By Thursday afternoon, Bryce Harper could have the first of what many expect to be several All-Star Game honors, but it would come at a price. Earning the vote his team certainly would market incessantly for the next three days would give him a ticket to join three teammates in Kansas City and put Harper in an uncomfortable position. He knows it.
“I’m not going to say I’m not deserving of it,” Harper said Sunday, before he paused to contemplate where he’d go with that statement.
On the same Final Vote ballot with the Washington Nationals’ 19-year-old phenom is a 40-year-old one. A fellow No. 1 overall pick in the MLB draft, albeit two years before Harper was born. A surefire future Hall of Famer who also happens to be retiring after the season.
Harper already had deferred to Chipper Jones several times over the course of the interview, even opening it by saying that he would vote for Jones if he had to choose.
Harper wants to be an All-Star. He allowed himself to think about the possibility a few weeks ago, before his numbers slipped, but he’s also studied and respects the history of the game.
He knows where Jones ranks, what he’s accomplished and how he should be celebrated in his final season. He’s also acutely aware that his numbers no longer present the overwhelming case they did before a 15-game stretch where he’s hit .203.
“But I don’t think … I don’t know,” Harper said before breaking into laughter, simply unable to find more words to explain what he’d already said — that his desire to be at the game couldn’t outweigh what he knows is right for Jones. “I have no clue. I really don’t know what to say right now. Chip should be there. There you go.”
“He should have already been in the All-Star Game no matter what,” Harper added. “He’s an All-Star and has been an All-Star for 20 years. I think Chip should be there and, like I said before, if I had to vote, Chip’s going.”
Those words were relayed to Jones, who told MLB.com Monday he texted Harper to thank him for the comments: “That’s a very classy thing for a 19-year-old kid to say.”
There are three other competitors, of course. Atlanta’s Michael Bourn joins his teammate on the ballot, as does St. Louis third baseman and World Series MVP David Freese and Arizona second baseman (and the guy who’s hit for not one but two cycles this season) Aaron Hill. And with the Nationals having their fourth straight entrant into the Final Vote contest (Cristian Guzman, Ryan Zimmerman and Michael Morse the past three years) they know what it’s like not to see their player earn the fans’ decision.

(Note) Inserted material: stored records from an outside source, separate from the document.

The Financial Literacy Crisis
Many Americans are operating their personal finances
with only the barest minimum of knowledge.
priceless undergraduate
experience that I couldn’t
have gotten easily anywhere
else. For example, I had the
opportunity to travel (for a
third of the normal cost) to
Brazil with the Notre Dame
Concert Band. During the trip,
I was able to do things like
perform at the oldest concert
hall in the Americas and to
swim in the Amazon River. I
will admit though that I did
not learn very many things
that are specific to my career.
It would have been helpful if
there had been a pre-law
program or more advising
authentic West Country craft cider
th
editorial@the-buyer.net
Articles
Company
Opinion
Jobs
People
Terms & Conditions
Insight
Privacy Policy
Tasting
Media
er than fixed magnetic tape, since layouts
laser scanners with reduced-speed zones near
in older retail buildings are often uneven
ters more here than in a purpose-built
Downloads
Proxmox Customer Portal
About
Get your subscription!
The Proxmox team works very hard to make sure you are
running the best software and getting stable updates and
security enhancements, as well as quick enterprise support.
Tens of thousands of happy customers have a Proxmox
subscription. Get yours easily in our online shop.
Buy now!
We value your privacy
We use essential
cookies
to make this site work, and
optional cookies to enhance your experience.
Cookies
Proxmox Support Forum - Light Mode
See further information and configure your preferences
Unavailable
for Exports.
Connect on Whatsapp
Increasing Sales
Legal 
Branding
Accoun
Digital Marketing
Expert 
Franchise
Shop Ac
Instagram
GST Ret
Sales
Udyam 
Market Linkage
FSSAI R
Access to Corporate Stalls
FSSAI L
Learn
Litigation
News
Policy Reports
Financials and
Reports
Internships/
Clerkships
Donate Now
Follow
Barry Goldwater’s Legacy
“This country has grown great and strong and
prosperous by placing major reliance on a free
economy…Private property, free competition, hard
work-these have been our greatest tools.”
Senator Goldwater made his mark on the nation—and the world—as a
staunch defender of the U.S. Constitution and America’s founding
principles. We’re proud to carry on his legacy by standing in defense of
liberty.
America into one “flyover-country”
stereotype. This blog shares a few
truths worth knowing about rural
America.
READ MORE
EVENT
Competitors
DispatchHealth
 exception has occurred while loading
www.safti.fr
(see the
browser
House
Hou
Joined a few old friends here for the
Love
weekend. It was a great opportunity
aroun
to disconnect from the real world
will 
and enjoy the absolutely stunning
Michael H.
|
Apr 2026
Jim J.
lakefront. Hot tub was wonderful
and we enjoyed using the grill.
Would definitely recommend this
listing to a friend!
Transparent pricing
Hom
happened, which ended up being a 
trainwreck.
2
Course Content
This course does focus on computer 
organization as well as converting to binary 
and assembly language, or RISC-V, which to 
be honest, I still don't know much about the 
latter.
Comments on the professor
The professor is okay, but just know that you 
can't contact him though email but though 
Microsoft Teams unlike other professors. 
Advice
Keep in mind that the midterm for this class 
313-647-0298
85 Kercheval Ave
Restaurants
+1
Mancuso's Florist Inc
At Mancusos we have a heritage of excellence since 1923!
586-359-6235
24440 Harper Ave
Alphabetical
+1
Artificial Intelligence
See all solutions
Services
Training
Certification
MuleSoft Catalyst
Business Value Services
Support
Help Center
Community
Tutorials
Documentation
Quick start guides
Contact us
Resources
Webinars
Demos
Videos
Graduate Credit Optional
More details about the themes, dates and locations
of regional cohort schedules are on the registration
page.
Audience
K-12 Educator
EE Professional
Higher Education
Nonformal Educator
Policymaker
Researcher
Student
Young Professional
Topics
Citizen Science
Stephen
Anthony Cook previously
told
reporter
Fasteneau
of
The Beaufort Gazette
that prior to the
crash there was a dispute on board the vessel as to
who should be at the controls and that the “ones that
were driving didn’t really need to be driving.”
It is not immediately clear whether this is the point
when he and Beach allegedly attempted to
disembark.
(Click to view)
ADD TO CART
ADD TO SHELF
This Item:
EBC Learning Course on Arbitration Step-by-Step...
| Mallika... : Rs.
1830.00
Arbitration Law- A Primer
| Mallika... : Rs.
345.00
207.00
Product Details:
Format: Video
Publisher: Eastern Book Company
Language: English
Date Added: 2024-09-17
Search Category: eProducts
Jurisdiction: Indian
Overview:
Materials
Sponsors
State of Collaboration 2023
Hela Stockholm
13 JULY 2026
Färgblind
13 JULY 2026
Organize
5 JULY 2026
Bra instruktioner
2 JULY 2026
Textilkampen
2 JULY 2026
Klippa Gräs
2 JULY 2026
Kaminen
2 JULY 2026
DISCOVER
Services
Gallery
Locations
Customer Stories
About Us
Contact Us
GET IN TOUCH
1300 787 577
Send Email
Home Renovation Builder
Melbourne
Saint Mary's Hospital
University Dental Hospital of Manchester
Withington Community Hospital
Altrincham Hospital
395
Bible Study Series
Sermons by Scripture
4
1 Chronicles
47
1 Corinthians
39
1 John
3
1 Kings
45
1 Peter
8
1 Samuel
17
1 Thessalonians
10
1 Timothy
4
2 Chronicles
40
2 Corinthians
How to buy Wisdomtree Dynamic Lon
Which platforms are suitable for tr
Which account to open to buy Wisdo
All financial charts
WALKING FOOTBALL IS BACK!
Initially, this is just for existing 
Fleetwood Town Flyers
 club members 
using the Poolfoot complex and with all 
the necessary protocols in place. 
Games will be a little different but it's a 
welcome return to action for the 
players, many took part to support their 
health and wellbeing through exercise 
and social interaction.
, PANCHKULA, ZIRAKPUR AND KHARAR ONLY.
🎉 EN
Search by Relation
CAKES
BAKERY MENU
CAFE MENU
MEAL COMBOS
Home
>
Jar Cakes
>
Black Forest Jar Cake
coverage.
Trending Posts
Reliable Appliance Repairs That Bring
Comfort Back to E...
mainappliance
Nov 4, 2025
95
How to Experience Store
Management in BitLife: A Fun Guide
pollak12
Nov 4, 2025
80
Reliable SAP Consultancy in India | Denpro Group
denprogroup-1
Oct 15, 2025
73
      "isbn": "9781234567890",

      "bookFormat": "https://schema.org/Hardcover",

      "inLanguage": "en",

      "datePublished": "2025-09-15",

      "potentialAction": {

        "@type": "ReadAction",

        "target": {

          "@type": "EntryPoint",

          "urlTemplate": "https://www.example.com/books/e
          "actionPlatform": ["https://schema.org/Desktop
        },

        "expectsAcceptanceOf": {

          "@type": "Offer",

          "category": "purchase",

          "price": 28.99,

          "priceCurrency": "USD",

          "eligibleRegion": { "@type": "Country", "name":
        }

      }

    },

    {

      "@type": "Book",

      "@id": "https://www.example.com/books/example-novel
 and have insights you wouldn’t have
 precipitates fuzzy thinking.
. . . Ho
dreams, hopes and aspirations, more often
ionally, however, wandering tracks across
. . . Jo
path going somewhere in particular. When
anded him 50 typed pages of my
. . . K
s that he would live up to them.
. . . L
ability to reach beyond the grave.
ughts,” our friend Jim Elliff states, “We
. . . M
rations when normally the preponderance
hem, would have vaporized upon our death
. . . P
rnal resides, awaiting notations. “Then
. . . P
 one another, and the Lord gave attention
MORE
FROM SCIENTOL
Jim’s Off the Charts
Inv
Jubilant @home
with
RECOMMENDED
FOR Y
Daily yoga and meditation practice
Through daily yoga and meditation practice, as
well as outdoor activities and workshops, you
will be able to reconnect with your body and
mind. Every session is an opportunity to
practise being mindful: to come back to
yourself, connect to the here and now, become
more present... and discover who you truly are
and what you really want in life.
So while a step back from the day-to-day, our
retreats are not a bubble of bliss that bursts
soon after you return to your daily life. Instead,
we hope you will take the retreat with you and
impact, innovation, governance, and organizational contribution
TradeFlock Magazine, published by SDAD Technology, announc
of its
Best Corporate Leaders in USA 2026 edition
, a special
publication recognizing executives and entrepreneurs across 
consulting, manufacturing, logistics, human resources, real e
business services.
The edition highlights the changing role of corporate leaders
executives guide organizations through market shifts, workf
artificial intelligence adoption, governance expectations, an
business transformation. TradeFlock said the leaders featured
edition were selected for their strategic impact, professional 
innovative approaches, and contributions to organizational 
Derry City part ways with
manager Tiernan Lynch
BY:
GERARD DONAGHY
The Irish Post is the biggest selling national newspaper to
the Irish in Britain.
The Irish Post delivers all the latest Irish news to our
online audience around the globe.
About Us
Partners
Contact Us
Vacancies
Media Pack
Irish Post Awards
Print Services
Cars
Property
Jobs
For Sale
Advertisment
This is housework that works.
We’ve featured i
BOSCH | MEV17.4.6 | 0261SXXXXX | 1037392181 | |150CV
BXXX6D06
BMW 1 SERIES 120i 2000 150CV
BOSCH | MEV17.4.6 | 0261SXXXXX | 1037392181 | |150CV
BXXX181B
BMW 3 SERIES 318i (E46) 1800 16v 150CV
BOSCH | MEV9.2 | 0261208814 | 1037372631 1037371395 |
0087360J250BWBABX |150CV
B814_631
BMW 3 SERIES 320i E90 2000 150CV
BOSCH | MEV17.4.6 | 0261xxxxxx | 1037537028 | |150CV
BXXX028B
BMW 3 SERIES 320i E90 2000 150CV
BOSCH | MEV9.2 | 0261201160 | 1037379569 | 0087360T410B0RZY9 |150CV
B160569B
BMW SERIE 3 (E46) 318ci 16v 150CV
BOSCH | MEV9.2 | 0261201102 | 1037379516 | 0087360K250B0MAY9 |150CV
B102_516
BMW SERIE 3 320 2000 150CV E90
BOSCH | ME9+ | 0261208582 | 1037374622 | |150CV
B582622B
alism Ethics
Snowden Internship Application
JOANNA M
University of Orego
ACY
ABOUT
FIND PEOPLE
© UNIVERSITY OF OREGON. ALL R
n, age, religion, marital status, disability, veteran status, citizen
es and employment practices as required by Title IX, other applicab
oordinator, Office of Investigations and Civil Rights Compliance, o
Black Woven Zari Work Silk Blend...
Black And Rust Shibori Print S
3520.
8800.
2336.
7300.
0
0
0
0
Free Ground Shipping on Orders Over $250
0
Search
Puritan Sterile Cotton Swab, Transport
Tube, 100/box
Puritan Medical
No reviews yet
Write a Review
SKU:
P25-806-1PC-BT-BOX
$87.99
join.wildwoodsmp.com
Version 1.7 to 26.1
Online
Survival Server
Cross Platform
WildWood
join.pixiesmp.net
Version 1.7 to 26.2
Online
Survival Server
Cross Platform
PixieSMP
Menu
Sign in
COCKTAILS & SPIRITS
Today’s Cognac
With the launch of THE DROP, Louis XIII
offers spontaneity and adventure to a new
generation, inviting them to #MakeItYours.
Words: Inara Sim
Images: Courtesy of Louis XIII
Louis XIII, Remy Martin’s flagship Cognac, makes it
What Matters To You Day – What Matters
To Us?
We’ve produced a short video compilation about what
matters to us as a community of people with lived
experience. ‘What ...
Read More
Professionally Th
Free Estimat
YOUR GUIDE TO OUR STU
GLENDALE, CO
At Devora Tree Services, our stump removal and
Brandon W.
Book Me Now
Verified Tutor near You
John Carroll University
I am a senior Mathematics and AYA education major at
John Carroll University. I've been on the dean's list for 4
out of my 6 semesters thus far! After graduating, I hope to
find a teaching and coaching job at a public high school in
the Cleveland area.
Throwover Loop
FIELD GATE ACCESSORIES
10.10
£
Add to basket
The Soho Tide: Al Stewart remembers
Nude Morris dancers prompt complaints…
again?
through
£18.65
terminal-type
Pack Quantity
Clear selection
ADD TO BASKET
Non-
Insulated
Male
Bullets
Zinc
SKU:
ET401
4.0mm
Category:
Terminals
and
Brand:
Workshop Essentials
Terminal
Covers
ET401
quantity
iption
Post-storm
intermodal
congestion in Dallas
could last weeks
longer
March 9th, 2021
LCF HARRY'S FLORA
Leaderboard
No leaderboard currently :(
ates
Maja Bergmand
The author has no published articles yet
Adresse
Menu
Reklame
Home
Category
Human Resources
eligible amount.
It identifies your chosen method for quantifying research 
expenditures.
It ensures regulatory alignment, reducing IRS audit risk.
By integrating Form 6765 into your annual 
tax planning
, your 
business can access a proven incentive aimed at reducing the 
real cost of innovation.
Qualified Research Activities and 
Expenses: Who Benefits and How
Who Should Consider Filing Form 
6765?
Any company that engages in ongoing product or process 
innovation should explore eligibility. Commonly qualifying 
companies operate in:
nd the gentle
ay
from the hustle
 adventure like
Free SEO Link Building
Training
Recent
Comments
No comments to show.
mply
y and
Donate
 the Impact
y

But this year is different, and most expect this to be a two-horse race. Two players on opposite ends of their careers battling for a spot in a game that would mean vastly different things to both.
For Harper, selection to the game would put him an elite and intriguing group. Only 18 players (including the Angels’ Mike Trout, who was named to the AL team) have played in an All-Star Game before their 21st birthday. Harper, of course, won’t turn 21 until after the 2013 season. Other 19-year-olds in the group: Bob Feller and Dwight Gooden. The 20-year-old section holds names such as Mickey Mantle, Frank Robinson, Al Kaline, Johnny Bench, Ken Griffey Jr., Ivan Rodriguez and Alex Rodriguez.
Drafted at 19, Jones knows what it’s like to be the type of touted prospect that Harper was. And he knows what it’s like to live up to that hype, already having seven All-Star nods, two Silver Slugger trophies and one National League Most Valuable Player award.
But even he never made an All-Star team until he was 24. And during his rookie season, at age 23, Jones was hitting .248 with a .360 on-base percentage and .453 slugging percentage at the break.
“Nineteen years old,” said All-Star lefty Gio Gonzalez, when asked what the case would be for Harper to win the spot. “That says it all.”
Jones, at age 40, is hitting .292 with a .375 on-base percentage and .455 slugging. He’s worthy by the numbers, too, for the honor and not just the career achievement version.
Harper could be in Kansas City next week. He could learn Thursday that he’s the first Nationals player to win a Final Vote contest and one of the youngest players to go from the Futures Game one year to the All-Star Game the next. For now, it’s an opportunity he can only shrug at.
“It’s an accomplishment, I guess,” he said. “But you got Chipper up there. I think a Hall of Famer should be able to go to the All-Star Game his last year.”